Regional drugs response reflects global policies

Co-signed by Ruth Dreifuss, former President of Switzerland and Chair of the Global Commission on Drug Policy, the Most Hon. Portia Simpson-Miller, former Prime Minister of Jamaica, and Senator Mark Golding, former Minister of Justice of Jamaica

The Caribbean has been a major cocaine trafficking route for the last 50 years originating from outside the region, and many of its countries are now experiencing a problematic rise in the use of crack-cocaine.
Furthermore, the region produces cannabis for domestic consumption.
The responses to the drug problem in the Caribbean were and are still quite different from one country to the other.
Some, such as Jamaica in 2015, have decriminalised the personal use of cannabis. Others, such as those in the Dutch Caribbean, have prioritised health and harm reduction over punishment. The majority, however, still favour a zero-tolerance approach to drugs, supported by the anti-narcotics activities of the United States and other consumer nations.
The Caribbean is a kind of laboratory of all existing drug policies. There is the harm reduction approach favoured by Western Europe, prohibition as favoured by the majority of countries in the world, and supply reduction efforts such as those in Latin America.
Nevertheless, priorities are now shifting with the growing realisation that the war on drugs has not achieved the desired results.
Discussions on drug policy reform away from prohibition have been going on for several years, but never has the time appeared more favourable to enacting real change.
Caribbean nations are starting to innovate and introduce policies that respond to their local situation.
Having experimented with prohibition-based responses to drugs (many are faced with high levels of poverty and others are fragile states), these countries felt it was time to adapt the responses to their particular needs and not pursue a “societies without drugs” approach.
Jamaica has introduced a pragmatic form of decriminalisation of the possession of cannabis. Thousands of its citizens (mostly young men) no longer have the stigma of criminality and Rastafarian population is free to use cannabis as part of its cultural and religious rights.
Decriminalisation has also eased the pressure on Jamaica’s overburdened criminal courts as ticket fines are given for the possession of small amounts of cannabis. Jamaica has also regulated the medical cannabis and hemp markets.
Puerto Rico legalised cannabis use for medical reasons. The Republic of Trinidad and Tobago has started groundwork to decriminalise marijuana, and the heads of Caricom (Caribbean Community) are looking into marijuana policy reform and advising a change in its current drug classification.
All of these reforms would have been considered unimaginable only a short while ago.
Indeed, such changes follow the trend in Latin America, where in 2013, Uruguay became the first country in the world to legalise marijuana for recreational use, and Bolivia has implemented human-rights-based policies that recognise the traditional production and use of coca leaves, and poor coca producers and drug users as victims of the drug trade.
Other large nations are moving forward as well. Colombia and Mexico have regulated the medical cannabis market, while in Brazil the Supreme Court is renewing discussions regarding decriminalising the possession and use of drugs.
The sixth Latin American and first Caribbean Conference on Drug Policy taking place in Santo Domingo on October 5-6 provides an important and relevant space for discussing and evaluating drug policies.
There is no doubt that the time is right to push for the implementation of concrete evidence-based policies that encompass prevention, treatment and harm reduction alongside repression.
This conference provides a space for Caribbean governments, civil society, academia and people who use drugs to understand international drug policies, the impact of the international drug treaties on their realities, and to discuss what practical and concrete policies can be implemented.

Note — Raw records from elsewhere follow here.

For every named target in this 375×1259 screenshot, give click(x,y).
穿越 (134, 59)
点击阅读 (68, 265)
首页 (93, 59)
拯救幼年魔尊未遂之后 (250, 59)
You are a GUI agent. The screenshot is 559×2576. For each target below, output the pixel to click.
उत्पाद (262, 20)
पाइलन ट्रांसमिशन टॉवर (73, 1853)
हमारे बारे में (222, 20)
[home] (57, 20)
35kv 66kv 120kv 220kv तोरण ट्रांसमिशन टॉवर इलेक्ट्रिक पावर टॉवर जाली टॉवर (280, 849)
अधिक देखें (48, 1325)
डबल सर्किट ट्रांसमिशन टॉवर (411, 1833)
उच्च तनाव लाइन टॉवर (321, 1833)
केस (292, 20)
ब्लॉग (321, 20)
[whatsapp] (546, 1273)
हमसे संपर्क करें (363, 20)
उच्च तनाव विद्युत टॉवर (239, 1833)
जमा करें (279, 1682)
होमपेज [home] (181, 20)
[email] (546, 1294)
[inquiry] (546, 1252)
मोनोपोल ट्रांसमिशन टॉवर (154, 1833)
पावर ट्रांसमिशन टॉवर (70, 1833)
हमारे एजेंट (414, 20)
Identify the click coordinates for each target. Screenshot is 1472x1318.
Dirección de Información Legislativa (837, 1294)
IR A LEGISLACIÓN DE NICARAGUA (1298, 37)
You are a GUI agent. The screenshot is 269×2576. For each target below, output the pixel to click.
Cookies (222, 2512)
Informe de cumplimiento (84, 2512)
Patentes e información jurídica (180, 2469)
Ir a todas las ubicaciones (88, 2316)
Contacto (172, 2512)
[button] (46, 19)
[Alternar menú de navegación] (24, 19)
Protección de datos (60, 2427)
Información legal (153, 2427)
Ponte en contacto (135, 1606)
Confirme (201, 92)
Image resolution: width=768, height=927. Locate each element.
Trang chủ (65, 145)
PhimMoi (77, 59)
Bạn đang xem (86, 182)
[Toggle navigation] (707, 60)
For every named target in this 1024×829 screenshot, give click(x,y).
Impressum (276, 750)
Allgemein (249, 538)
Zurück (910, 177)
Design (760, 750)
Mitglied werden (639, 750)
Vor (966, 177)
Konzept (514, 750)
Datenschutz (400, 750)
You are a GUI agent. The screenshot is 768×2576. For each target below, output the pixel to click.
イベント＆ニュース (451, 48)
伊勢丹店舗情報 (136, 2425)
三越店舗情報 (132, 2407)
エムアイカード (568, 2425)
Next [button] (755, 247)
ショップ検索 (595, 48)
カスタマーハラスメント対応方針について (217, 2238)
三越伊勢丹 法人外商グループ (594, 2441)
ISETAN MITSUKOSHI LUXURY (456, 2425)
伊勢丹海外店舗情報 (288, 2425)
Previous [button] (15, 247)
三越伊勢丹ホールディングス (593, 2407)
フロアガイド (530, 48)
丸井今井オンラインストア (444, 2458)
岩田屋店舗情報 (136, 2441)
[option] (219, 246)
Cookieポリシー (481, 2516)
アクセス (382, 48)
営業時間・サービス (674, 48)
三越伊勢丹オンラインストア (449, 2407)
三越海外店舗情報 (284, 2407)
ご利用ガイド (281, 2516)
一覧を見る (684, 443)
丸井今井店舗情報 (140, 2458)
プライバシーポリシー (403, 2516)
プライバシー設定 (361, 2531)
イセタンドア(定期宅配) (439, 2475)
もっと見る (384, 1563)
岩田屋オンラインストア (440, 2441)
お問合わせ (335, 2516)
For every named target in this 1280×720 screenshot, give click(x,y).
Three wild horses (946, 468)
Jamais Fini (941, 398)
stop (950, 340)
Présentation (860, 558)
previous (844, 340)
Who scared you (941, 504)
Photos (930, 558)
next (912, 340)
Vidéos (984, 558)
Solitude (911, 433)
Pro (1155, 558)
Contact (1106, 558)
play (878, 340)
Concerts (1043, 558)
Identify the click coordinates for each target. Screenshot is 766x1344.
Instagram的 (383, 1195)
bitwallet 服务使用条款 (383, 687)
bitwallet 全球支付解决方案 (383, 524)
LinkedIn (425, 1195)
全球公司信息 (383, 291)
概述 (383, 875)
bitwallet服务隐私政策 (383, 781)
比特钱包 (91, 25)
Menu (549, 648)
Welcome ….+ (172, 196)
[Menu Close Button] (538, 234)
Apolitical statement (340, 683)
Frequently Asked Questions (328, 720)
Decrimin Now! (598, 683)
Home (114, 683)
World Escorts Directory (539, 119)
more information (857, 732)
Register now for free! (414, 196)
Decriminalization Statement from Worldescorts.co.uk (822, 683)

Such a gathering also fills the gap created by the absence of Caribbean nations from the Commission on Narcotic Drugs (CND), the UN leading commission on drug matters. In fact, out of the 20-plus countries, none has a physical presence in Vienna where the CND is based.
Given its strategic location, the Caribbean has suffered extensively from the unintended consequences of the “war on drugs” and can now take a leading role by balancing its policies between repression, harm reduction, human rights and treatment to those who need it.
As the world moves slowly away from placing repression and prohibition at the heart of drug policy, Caribbean nations should enhance the implementation of policies most suited to their situation. Policies which place human beings, their health and their safety, at the centre. Efficient and practical policies which are not dictated or inspired by failed prohibitionist strategies, especially in a region that has experienced the worst of five decades of fruitless war.